A 20-Year History of Recurrent Epistaxis

Resident & Staff Physician®, January 2008 Vol 54 No 1, Volume 0, Issue 0

Prepared by Adam J. Rosh, MD, MS, Emergency Medicine Resident, Department of Emergency Medicine,New York University/Bellevue Hospital Center, New York City

A 65-year-old woman with a 20-year history of recurrent epistaxes presented to the emergency department for her third episode of epistaxis in a month. Her mother also had a history of epistaxis. Physical examination showed telangiectasias on her fingers (Figure 1), lips, and tongue (Figure 2).

Figure 1?Telangiectasias of the fingers.

Figure 2?Telangiectasias of the lips and tongue.

Points to remember: Osler-Weber-Rendu syndrome, also known as hereditary hemorrhagic telangiectasia, is an autosomal dominant disorder generally characterized by the triad of telangiectases, recurrent epistaxis, and a family history of the disorder.
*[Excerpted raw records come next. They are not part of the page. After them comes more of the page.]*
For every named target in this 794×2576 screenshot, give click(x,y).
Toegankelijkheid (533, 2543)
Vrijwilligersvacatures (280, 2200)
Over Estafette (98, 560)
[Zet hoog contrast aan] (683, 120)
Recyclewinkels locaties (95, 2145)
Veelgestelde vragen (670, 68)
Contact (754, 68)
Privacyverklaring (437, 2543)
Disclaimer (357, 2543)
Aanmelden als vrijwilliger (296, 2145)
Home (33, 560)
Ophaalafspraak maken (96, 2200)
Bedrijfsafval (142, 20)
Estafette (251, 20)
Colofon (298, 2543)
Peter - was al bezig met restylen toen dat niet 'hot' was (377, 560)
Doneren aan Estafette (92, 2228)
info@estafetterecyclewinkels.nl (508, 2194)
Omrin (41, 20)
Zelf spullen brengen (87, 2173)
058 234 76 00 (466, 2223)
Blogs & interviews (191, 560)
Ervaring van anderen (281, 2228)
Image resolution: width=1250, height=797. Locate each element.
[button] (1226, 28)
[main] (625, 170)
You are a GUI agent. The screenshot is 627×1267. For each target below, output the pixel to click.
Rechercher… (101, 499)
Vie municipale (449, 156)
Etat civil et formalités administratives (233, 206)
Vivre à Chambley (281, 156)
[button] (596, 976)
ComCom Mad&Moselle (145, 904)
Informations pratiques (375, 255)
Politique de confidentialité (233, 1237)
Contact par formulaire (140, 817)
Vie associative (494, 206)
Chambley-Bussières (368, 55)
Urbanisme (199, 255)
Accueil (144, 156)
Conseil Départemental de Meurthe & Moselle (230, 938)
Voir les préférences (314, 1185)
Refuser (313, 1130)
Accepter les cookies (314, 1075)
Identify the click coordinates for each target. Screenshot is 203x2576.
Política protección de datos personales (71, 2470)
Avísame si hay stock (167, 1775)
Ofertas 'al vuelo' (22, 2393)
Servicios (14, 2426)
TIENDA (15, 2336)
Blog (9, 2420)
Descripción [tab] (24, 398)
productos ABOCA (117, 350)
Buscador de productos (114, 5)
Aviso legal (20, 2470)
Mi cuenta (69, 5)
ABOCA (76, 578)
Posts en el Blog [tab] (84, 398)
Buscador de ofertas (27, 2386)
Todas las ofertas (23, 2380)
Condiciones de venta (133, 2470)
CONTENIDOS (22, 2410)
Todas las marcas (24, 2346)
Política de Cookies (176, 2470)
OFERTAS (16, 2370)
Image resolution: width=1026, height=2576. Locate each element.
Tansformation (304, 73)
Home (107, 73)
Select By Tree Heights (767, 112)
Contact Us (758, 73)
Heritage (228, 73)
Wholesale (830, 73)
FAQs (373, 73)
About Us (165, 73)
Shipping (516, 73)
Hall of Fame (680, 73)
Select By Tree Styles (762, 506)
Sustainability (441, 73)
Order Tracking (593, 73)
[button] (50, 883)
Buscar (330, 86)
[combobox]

The major cause of morbidity and mortality is hemorrhage from these multiorgan arteriovenous malformations. Recurrent epistaxis is seen in up to 90% of patients. The most common physical findings are telangiectases of the skin, oral mucosa, nasal mucosa, and conjunctiva. Treatment is aimed at limiting the amount of hemorrhage and minimizing the sequela of chronic blood loss.

Diagnosis: Osler-Weber-Rendu syndrome.